» **What is required**:
In your copy of the data below, reproduce every entry exactly and omit the pictures.

Stored data entries:
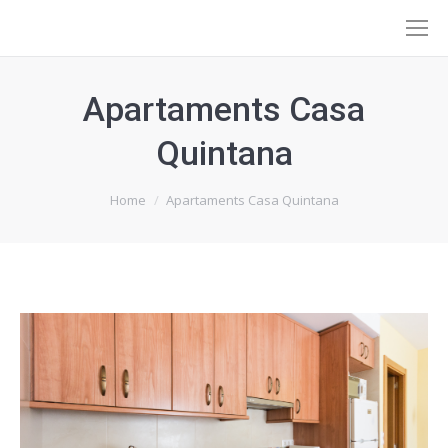
Apartaments Casa
Quintana
You are here:
Home
Apartaments Casa Quintana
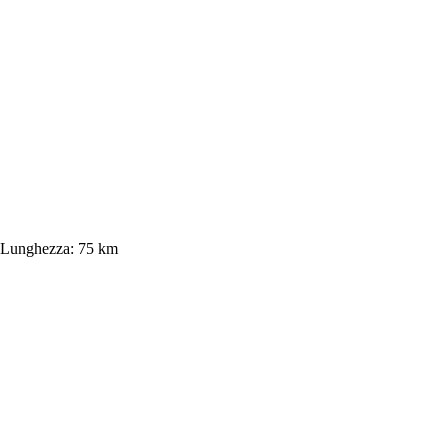
Lunghezza:
75 km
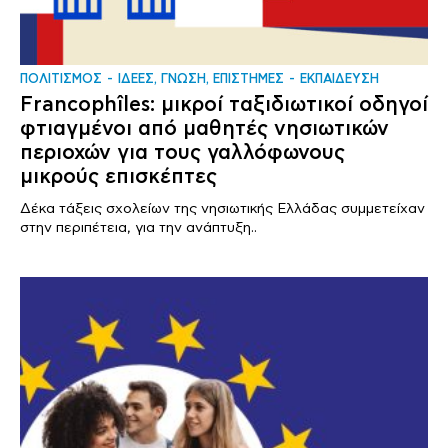
ΠΟΛΙΤΙΣΜΟΣ
ΙΔΕΕΣ, ΓΝΩΣΗ, ΕΠΙΣΤΗΜΕΣ
ΕΚΠΑΙΔΕΥΣΗ
Francophîles: μικροί ταξιδιωτικοί οδηγοί
φτιαγμένοι από μαθητές νησιωτικών
περιοχών για τους γαλλόφωνους
μικρούς επισκέπτες
Δέκα τάξεις σχολείων της νησιωτικής Ελλάδας συμμετείχαν
στην περιπέτεια, για την ανάπτυξη..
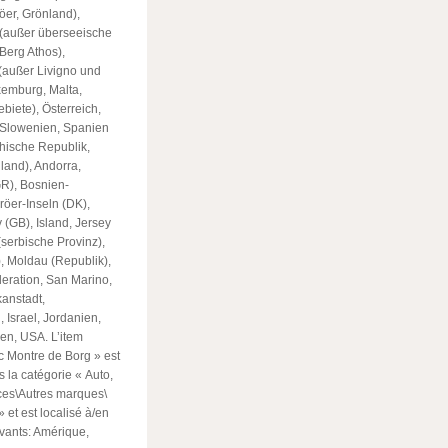
öer, Grönland),
h (außer überseeische
Berg Athos),
 (außer Livigno und
uxemburg, Malta,
iete), Österreich,
 Slowenien, Spanien
chische Republik,
land), Andorra,
GR), Bosnien-
röer-Inseln (DK),
 (GB), Island, Jersey
(serbische Provinz),
), Moldau (Republik),
eration, San Marino,
kanstadt,
 Israel, Jordanien,
en, USA. L’item
c Montre de Borg » est
s la catégorie « Auto,
èces\Autres marques\
» et est localisé à/en
ivants: Amérique,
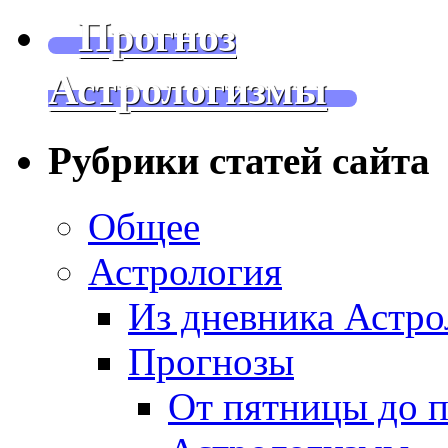
Прогноз
Астрологизмы
Рубрики статей сайта
Общее
Астрология
Из дневника Астро
Прогнозы
От пятницы до 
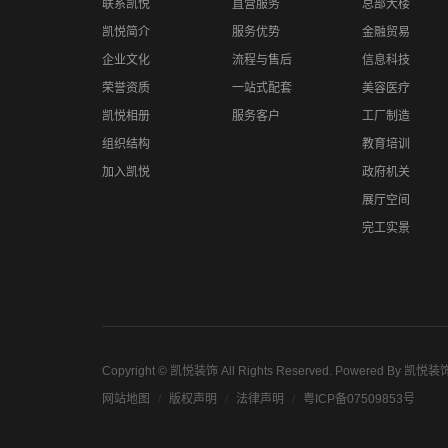
联系凯悦
直营服务
总部大楼
凯悦简介
服务优势
金融贸易
企业文化
流程与售后
信息科技
荣誉资质
一站式配套
美容医疗
凯悦相册
服务客户
工厂制造
组织结构
教育培训
加入凯悦
政府机关
展厅空间
完工实景
Copyright ©
凯悦装饰
All Rights Reserved.
Powered By
凯悦装
网站地图
版权声明
法律声明
粤ICP备07509853号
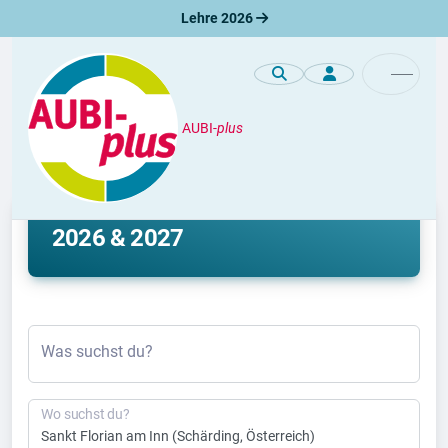
Lehre 2026
AUBI-
plus
Lehre
Lehrstelle Sankt Florian am Inn
2026 & 2027
Was suchst du?
Wo suchst du?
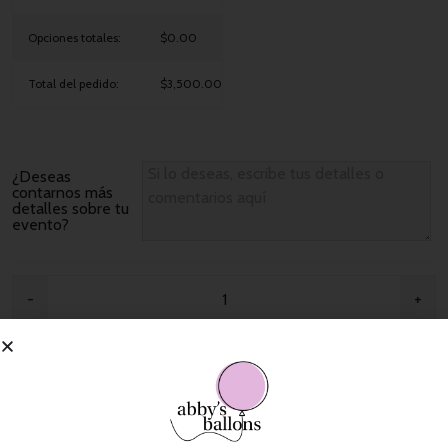
Opciones totales:
$0.00
Total del pedido:
$3,500.00
¿Deseas
contarnos más
detalles sobre tu
evento?
Añadir Al Carrito
Añadir A La Lista De Deseos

» **Solution**:
Apartaments Casa
Quintana
You are here:
Home
Apartaments Casa Quintana
Lunghezza:
75 km
ΠΟΛΙΤΙΣΜΟΣ
ΙΔΕΕΣ, ΓΝΩΣΗ, ΕΠΙΣΤΗΜΕΣ
ΕΚΠΑΙΔΕΥΣΗ
Francophîles: μικροί ταξιδιωτικοί οδηγοί
φτιαγμένοι από μαθητές νησιωτικών
περιοχών για τους γαλλόφωνους
μικρούς επισκέπτες
Δέκα τάξεις σχολείων της νησιωτικής Ελλάδας συμμετείχαν
στην περιπέτεια, για την ανάπτυξη..
öer, Grönland),
h (außer überseeische
Berg Athos),
 (außer Livigno und
uxemburg, Malta,
iete), Österreich,
 Slowenien, Spanien
chische Republik,
land), Andorra,
GR), Bosnien-
röer-Inseln (DK),
 (GB), Island, Jersey
(serbische Provinz),
), Moldau (Republik),
eration, San Marino,
kanstadt,
 Israel, Jordanien,
en, USA. L’item
c Montre de Borg » est
s la catégorie « Auto,
èces\Autres marques\
» et est localisé à/en
ivants: Amérique,
Прогноз
Астрологизмы
Рубрики статей сайта
Общее
Астрология
Из дневника Астро
Прогнозы
От пятницы до 
联系凯悦
直营服务
总部大楼
凯悦简介
服务优势
金融贸易
企业文化
流程与售后
信息科技
荣誉资质
一站式配套
美容医疗
凯悦相册
服务客户
工厂制造
组织结构
教育培训
加入凯悦
政府机关
展厅空间
完工实景
Copyright ©
凯悦装饰
All Rights Reserved.
Powered By
凯悦装
网站地图
版权声明
法律声明
粤ICP备07509853号
Lehre 2026
AUBI-
plus
Lehre
Lehrstelle Sankt Florian am Inn
2026 & 2027
Was suchst du?
Wo suchst du?
Opciones totales:
$0.00
Total del pedido:
$3,500.00
¿Deseas
contarnos más
detalles sobre tu
evento?
Añadir Al Carrito
Añadir A La Lista De Deseos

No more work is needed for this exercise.